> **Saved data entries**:

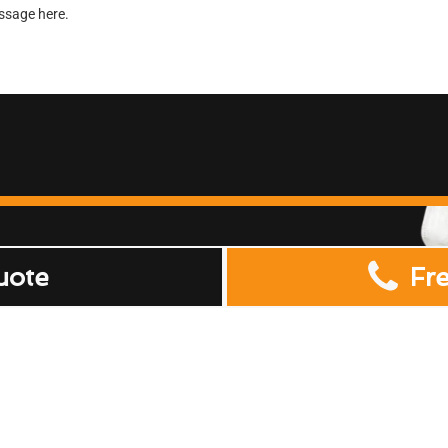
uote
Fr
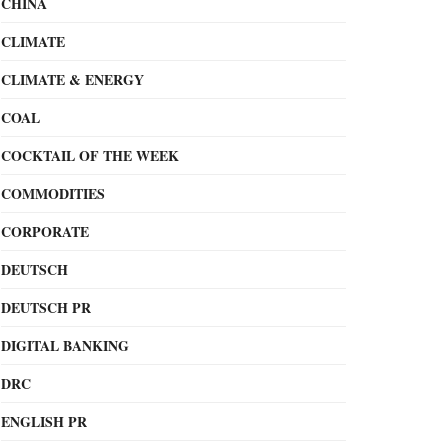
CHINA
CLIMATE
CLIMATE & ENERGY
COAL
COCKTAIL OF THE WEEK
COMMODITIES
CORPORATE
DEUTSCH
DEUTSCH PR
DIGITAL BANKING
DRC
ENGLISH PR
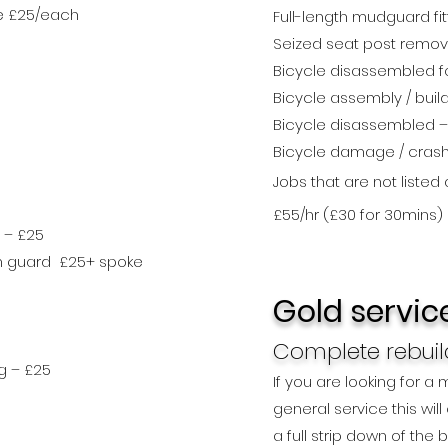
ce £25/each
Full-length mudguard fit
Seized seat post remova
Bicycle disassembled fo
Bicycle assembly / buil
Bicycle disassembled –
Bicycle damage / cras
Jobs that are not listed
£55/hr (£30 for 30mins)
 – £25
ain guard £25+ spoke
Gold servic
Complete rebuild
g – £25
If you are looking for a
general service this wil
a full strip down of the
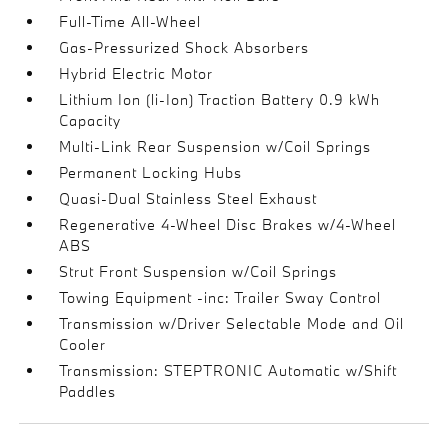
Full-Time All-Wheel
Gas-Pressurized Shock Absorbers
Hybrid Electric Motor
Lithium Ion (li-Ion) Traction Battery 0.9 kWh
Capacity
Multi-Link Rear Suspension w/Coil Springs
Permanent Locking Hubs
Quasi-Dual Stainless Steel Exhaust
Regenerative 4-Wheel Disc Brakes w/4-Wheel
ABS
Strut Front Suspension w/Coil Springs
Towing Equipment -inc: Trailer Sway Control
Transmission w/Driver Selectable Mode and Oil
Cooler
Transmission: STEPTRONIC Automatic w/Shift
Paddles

--

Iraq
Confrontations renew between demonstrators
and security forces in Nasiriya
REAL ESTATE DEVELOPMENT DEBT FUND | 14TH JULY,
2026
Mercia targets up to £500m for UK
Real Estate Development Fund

> **What you should do**: Would you transcribe the lines above exactly, going from the line bearing "(£30 for 30mins)" through the line bearing "Multi-Link Rear Suspension w/Coil Springs", and drop the pictures from the copy?

> **Result of this task**:
£55/hr (£30 for 30mins)
 – £25
ain guard £25+ spoke
Gold servic
Complete rebuild
g – £25
If you are looking for a
general service this wil
a full strip down of the
Full-Time All-Wheel
Gas-Pressurized Shock Absorbers
Hybrid Electric Motor
Lithium Ion (li-Ion) Traction Battery 0.9 kWh
Capacity
Multi-Link Rear Suspension w/Coil Springs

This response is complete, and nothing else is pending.